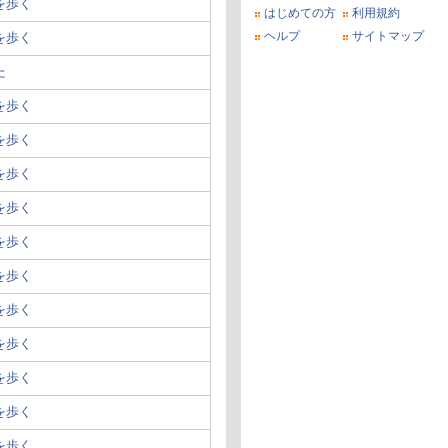
を歩く
はじめての方
利用規約
ヘルプ
サイトマップ
を歩く
た
を歩く
を歩く
を歩く
を歩く
を歩く
を歩く
を歩く
を歩く
を歩く
を歩く
を歩く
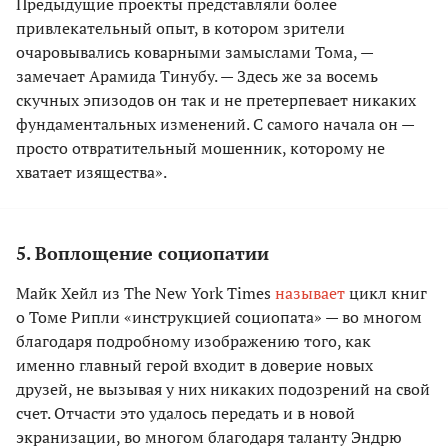
Предыдущие проекты представляли более
привлекательный опыт, в котором зрители
очаровывались коварными замыслами Тома, —
замечает Арамида Тинубу. — Здесь же за восемь
скучных эпизодов он так и не претерпевает никаких
фундаментальных изменений. С самого начала он —
просто отвратительный мошенник, которому не
хватает изящества».
5. Воплощение социопатии
Майк Хейл из The New York Times
называет
цикл книг
о Томе Рипли «инструкцией социопата» — во многом
благодаря подробному изображению того, как
именно главный герой входит в доверие новых
друзей, не вызывая у них никаких подозрений на свой
счет. Отчасти это удалось передать и в новой
экранизации, во многом благодаря таланту Эндрю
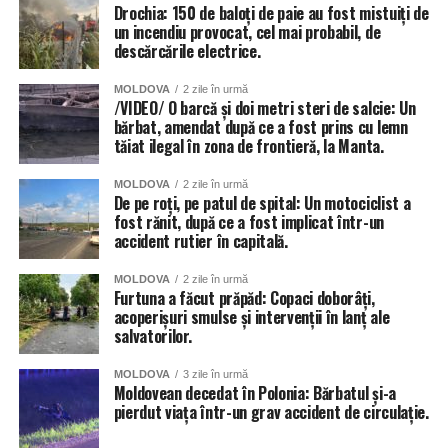
Drochia: 150 de baloți de paie au fost mistuiți de
un incendiu provocat, cel mai probabil, de
descărcările electrice.
MOLDOVA
2 zile în urmă
/VIDEO/ O barcă și doi metri steri de salcie: Un
bărbat, amendat după ce a fost prins cu lemn
tăiat ilegal în zona de frontieră, la Manta.
MOLDOVA
2 zile în urmă
De pe roți, pe patul de spital: Un motociclist a
fost rănit, după ce a fost implicat într-un
accident rutier în capitală.
MOLDOVA
2 zile în urmă
Furtuna a făcut prăpăd: Copaci doborâți,
acoperișuri smulse și intervenții în lanț ale
salvatorilor.
MOLDOVA
3 zile în urmă
Moldovean decedat în Polonia: Bărbatul și-a
pierdut viața într-un grav accident de circulație.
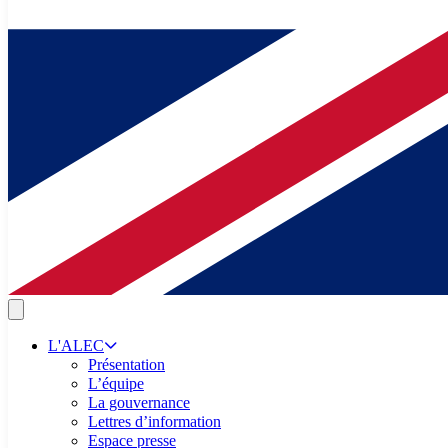
L'ALEC
Présentation
L’équipe
La gouvernance
Lettres d’information
Espace presse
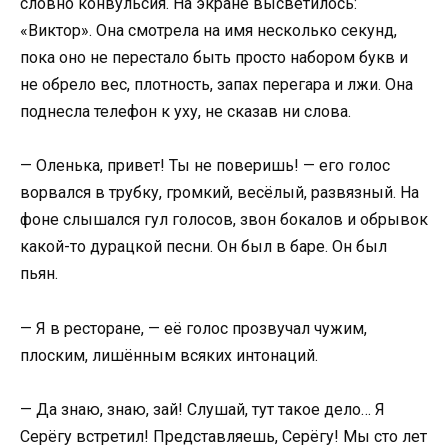
словно конвульсия. На экране высветилось:
«Виктор». Она смотрела на имя несколько секунд,
пока оно не перестало быть просто набором букв и
не обрело вес, плотность, запах перегара и лжи. Она
поднесла телефон к уху, не сказав ни слова.
— Оленька, привет! Ты не поверишь! — его голос
ворвался в трубку, громкий, весёлый, развязный. На
фоне слышался гул голосов, звон бокалов и обрывок
какой-то дурацкой песни. Он был в баре. Он был
пьян.
— Я в ресторане, — её голос прозвучал чужим,
плоским, лишённым всяких интонаций.
— Да знаю, знаю, зай! Слушай, тут такое дело… Я
Серёгу встретил! Представляешь, Серёгу! Мы сто лет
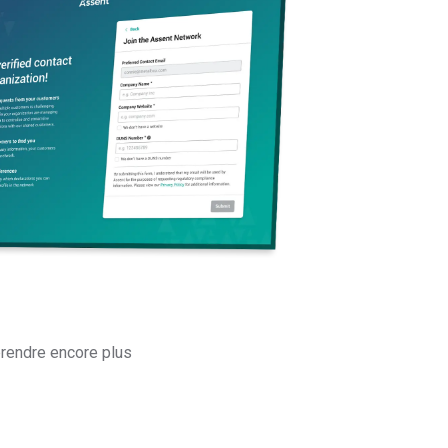
rendre encore plus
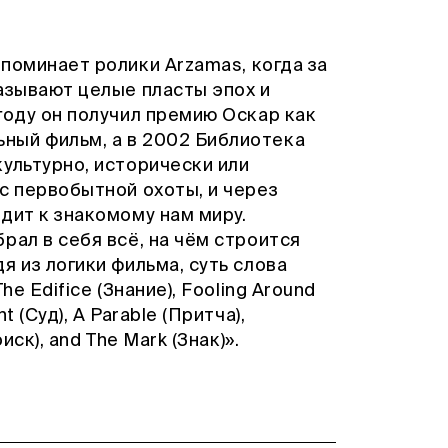
поминает ролики Arzamas, когда за
азывают целые пласты эпох и
году он получил премию Оскар как
ный фильм, а в 2002 Библиотека
ультурно, исторически или
с первобытной охоты, и через
дит к знакомому нам миру.
рал в себя всё, на чём строится
я из логики фильма, суть слова
e Edifice (Знание), Fooling Around
 (Суд), A Parable (Притча),
иск), and The Mark (Знак)».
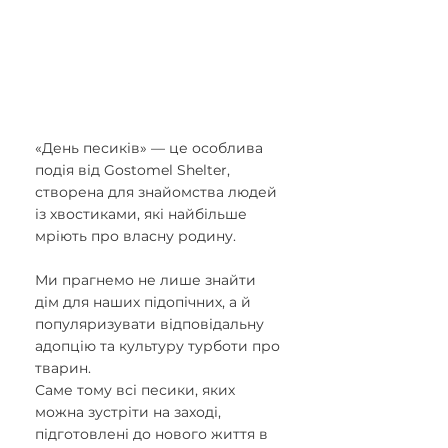
«День песиків» — це особлива 
подія від Gostomel Shelter, 
створена для знайомства людей 
із хвостиками, які найбільше 
мріють про власну родину.
Ми прагнемо не лише знайти 
дім для наших підопічних, а й 
популяризувати відповідальну 
адопцію та культуру турботи про 
тварин. 
Саме тому всі песики, яких 
можна зустріти на заході, 
підготовлені до нового життя в 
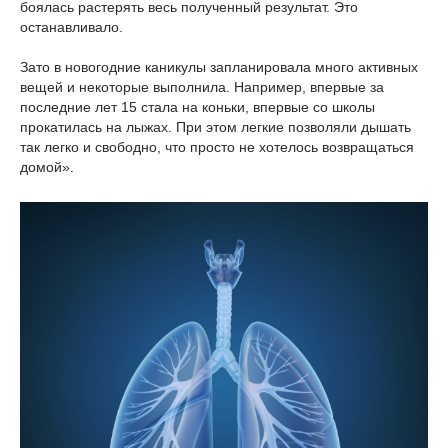
боялась растерять весь полученный результат. Это
останавливало.
Зато в новогодние каникулы запланировала много активных
вещей и некоторые выполнила. Например, впервые за
последние лет 15 стала на коньки, впервые со школы
прокатилась на лыжах. При этом легкие позволяли дышать
так легко и свободно, что просто не хотелось возвращаться
домой».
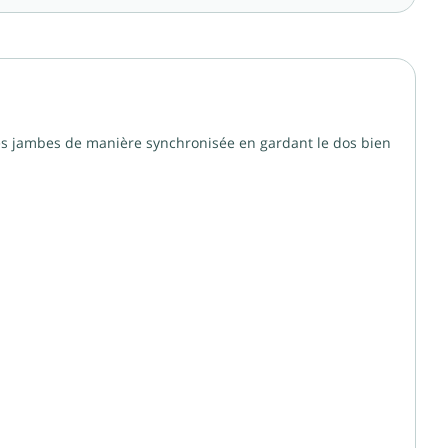
es jambes de manière synchronisée en gardant le dos bien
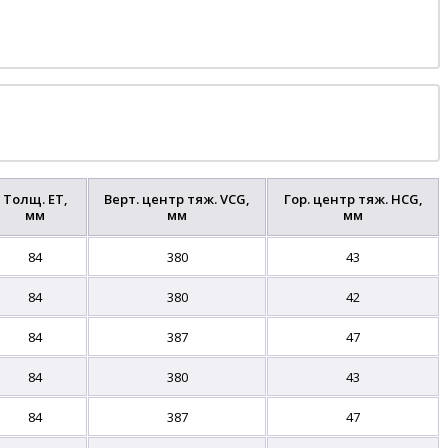
Толщ. ET,
Верт. центр тяж. VCG,
Гор. центр тяж. HCG,
мм
мм
мм
84
380
43
84
380
42
84
387
47
84
380
43
84
387
47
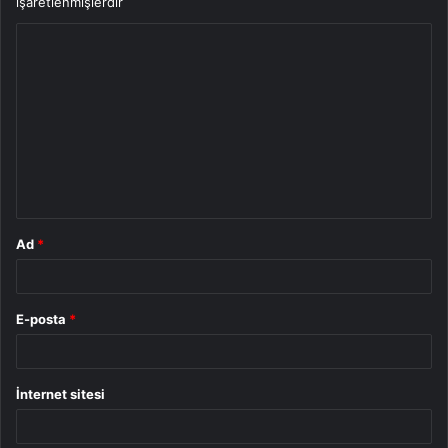
işaretlenmişlerdir
Y
o
r
u
m
*
Ad
*
E-posta
*
İnternet sitesi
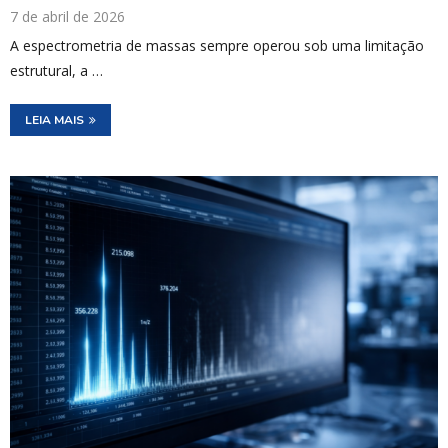
7 de abril de 2026
A espectrometria de massas sempre operou sob uma limitação
estrutural, a …
LEIA MAIS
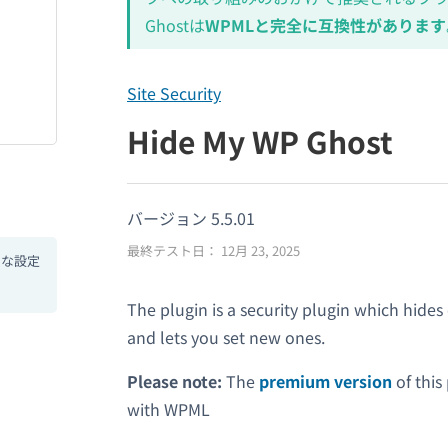
Ghostは
WPMLと完全に互換性があります
Site Security
Hide My WP Ghost
バージョン 5.5.01
最終テスト日： 12月 23, 2025
別な設定
The plugin is a security plugin which hi
and lets you set new ones.
Please note:
The
premium version
of this
with WPML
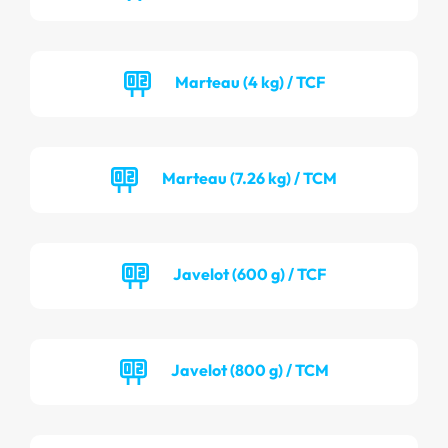
Marteau (4 kg) / TCF
Marteau (7.26 kg) / TCM
Javelot (600 g) / TCF
Javelot (800 g) / TCM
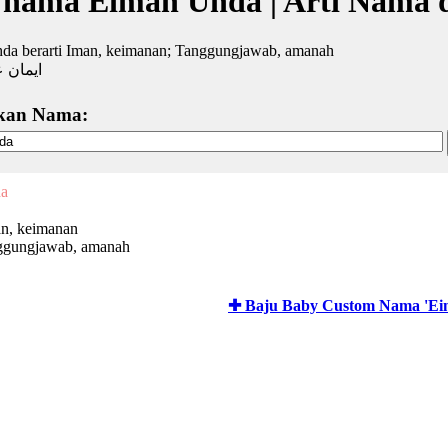
 nama Eiman Uhda | Arti Nama 
da berarti Iman, keimanan; Tanggungjawab, amanah
ايمان ع
kan Nama:
a
n, keimanan
ggungjawab, amanah
✚ Baju Baby Custom Nama 'Ei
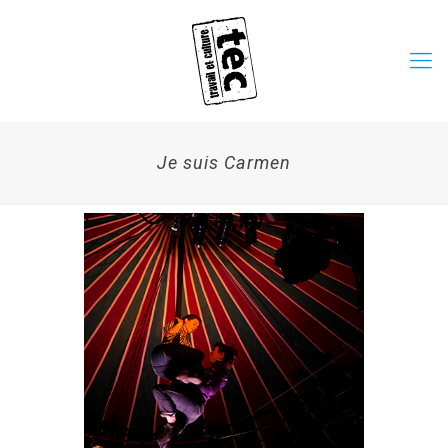
Je suis Carmen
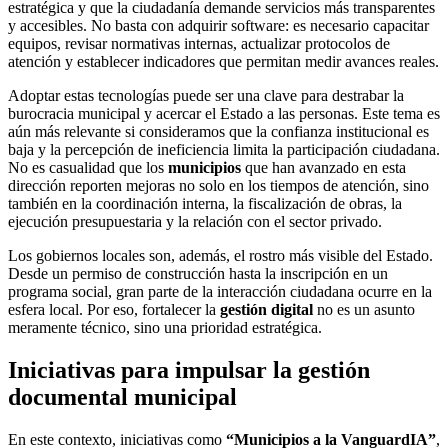
estratégica y que la ciudadanía demande servicios más transparentes
y accesibles. No basta con adquirir software: es necesario capacitar
equipos, revisar normativas internas, actualizar protocolos de
atención y establecer indicadores que permitan medir avances reales.
Adoptar estas tecnologías puede ser una clave para destrabar la
burocracia municipal y acercar el Estado a las personas. Este tema es
aún más relevante si consideramos que la confianza institucional es
baja y la percepción de ineficiencia limita la participación ciudadana.
No es casualidad que los
municipios
que han avanzado en esta
dirección reporten mejoras no solo en los tiempos de atención, sino
también en la coordinación interna, la fiscalización de obras, la
ejecución presupuestaria y la relación con el sector privado.
Los gobiernos locales son, además, el rostro más visible del Estado.
Desde un permiso de construcción hasta la inscripción en un
programa social, gran parte de la interacción ciudadana ocurre en la
esfera local. Por eso, fortalecer la
gestión digital
no es un asunto
meramente técnico, sino una prioridad estratégica.
Iniciativas para impulsar la gestión
documental municipal
En este contexto, iniciativas como
“Municipios a la VanguardIA”
,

Exercise details:
Before answering, count every line of the records that contains "sino"; the answer is that number and nothing more.

Task output:
2